**YOUR TASK:** Which lines in the records below hold the word "juiste"? Copy each of them.

**EXTRACTED RECORDS:**
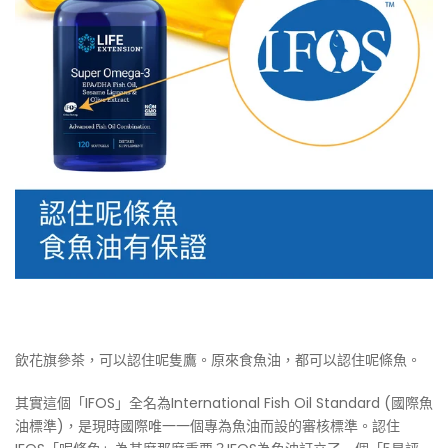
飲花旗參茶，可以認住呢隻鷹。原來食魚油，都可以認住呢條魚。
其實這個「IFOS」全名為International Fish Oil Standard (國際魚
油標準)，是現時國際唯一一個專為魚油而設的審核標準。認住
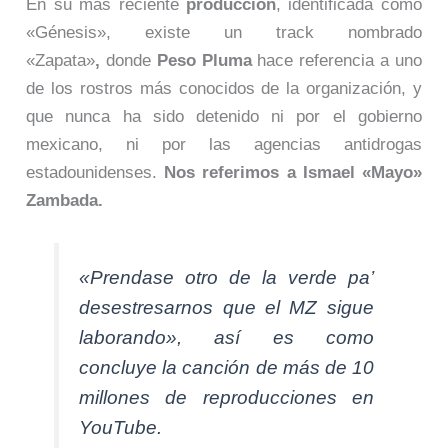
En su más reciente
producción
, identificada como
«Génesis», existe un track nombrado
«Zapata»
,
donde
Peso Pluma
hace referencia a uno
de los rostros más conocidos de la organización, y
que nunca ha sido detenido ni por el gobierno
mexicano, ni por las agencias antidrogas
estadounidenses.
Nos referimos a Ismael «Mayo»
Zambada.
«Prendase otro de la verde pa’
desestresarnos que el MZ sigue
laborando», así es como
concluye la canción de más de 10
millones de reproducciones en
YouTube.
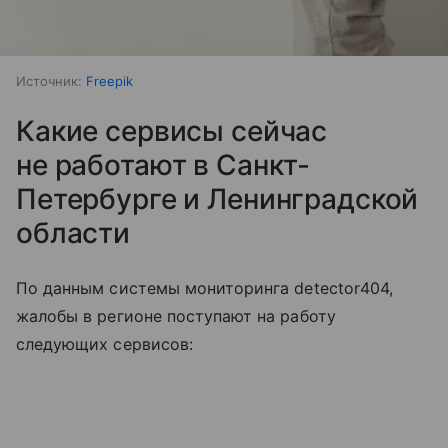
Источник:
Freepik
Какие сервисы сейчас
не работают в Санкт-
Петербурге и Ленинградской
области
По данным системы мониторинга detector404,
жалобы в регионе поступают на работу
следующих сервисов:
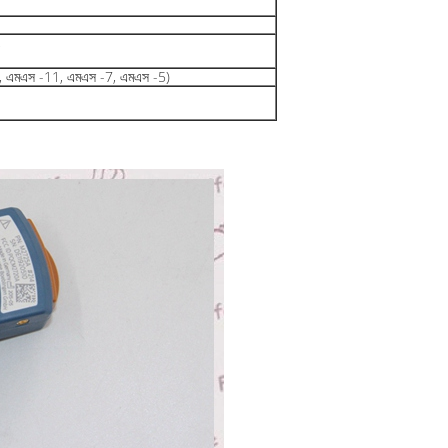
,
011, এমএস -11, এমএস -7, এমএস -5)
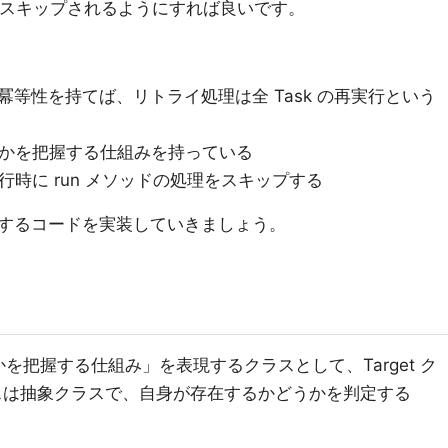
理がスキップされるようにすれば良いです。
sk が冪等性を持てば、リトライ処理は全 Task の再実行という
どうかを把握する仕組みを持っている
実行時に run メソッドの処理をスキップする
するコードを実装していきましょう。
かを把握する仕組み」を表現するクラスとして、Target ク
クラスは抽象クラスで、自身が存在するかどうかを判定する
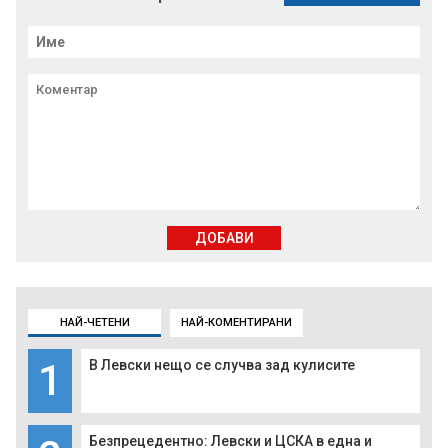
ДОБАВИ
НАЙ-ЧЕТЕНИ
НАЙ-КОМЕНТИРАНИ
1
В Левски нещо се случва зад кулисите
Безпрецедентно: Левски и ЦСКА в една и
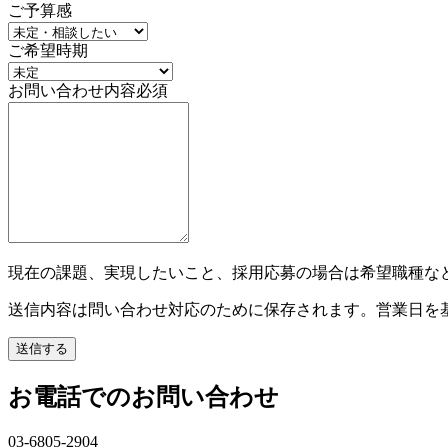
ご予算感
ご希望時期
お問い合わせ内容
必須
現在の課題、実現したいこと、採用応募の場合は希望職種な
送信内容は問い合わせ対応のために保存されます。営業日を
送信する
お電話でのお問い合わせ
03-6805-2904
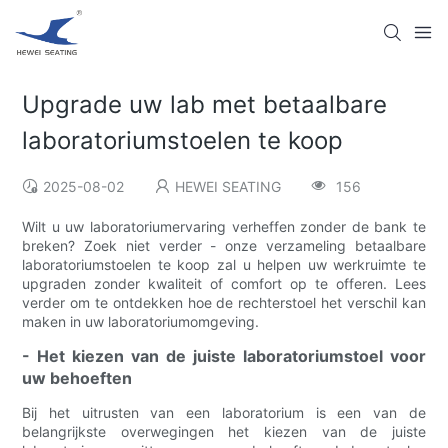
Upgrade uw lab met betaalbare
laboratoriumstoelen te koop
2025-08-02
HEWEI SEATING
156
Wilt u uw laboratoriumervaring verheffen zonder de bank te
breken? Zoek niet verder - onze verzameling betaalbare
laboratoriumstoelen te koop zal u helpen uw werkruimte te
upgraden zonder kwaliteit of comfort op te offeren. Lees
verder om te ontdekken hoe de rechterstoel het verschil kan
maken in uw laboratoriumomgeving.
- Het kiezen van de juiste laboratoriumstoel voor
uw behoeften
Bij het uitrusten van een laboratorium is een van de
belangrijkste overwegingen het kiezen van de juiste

...

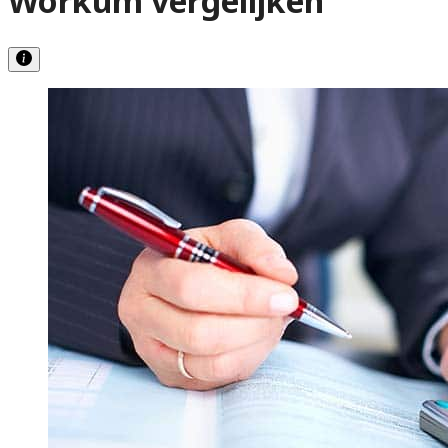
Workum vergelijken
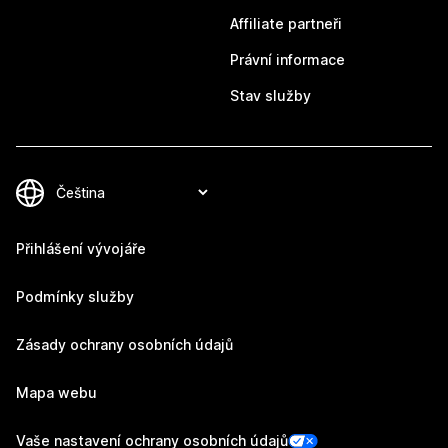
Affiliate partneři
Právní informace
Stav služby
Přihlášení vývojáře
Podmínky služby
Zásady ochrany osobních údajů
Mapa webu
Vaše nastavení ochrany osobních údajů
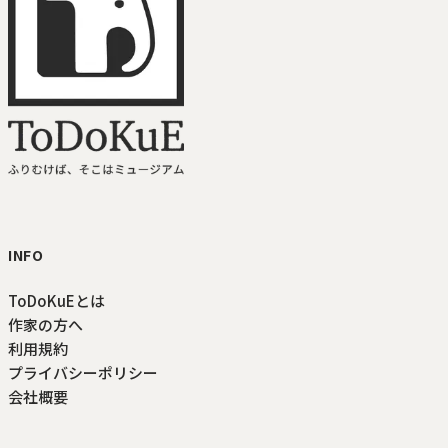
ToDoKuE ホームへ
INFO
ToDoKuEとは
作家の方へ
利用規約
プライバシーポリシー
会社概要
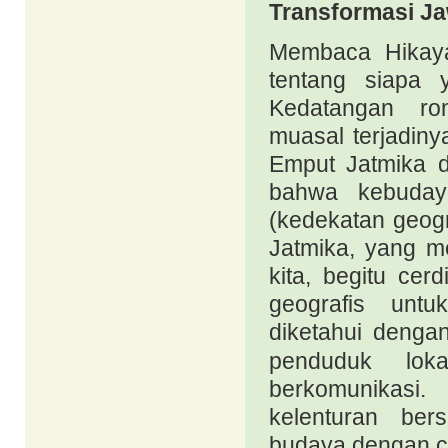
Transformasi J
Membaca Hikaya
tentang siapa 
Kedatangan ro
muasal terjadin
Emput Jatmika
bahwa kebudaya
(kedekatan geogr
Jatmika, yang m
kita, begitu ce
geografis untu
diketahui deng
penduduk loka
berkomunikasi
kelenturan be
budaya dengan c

...

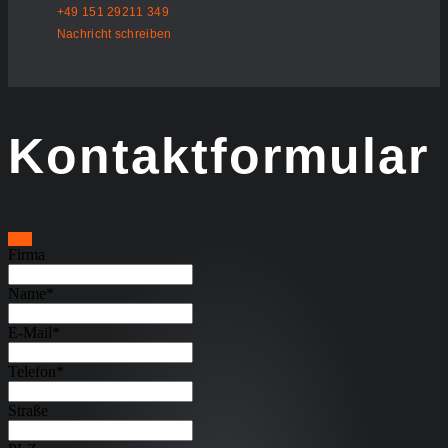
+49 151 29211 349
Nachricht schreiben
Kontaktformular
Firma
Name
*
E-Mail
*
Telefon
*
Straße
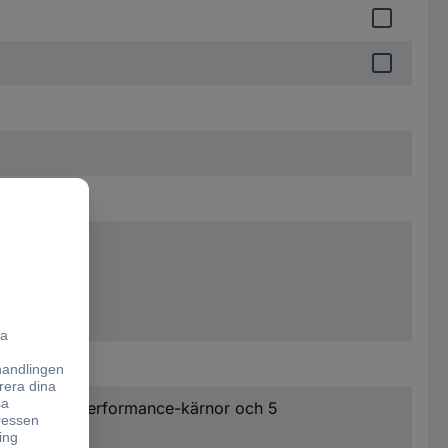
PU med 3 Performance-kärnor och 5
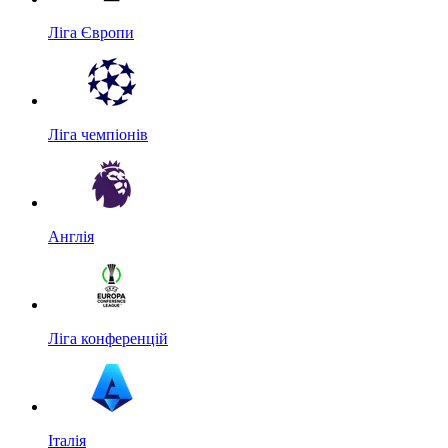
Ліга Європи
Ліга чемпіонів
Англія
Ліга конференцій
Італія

**OUTPUT:**
- Het kiezen van de juiste laboratoriumstoel voor
belangrijkste overwegingen het kiezen van de juiste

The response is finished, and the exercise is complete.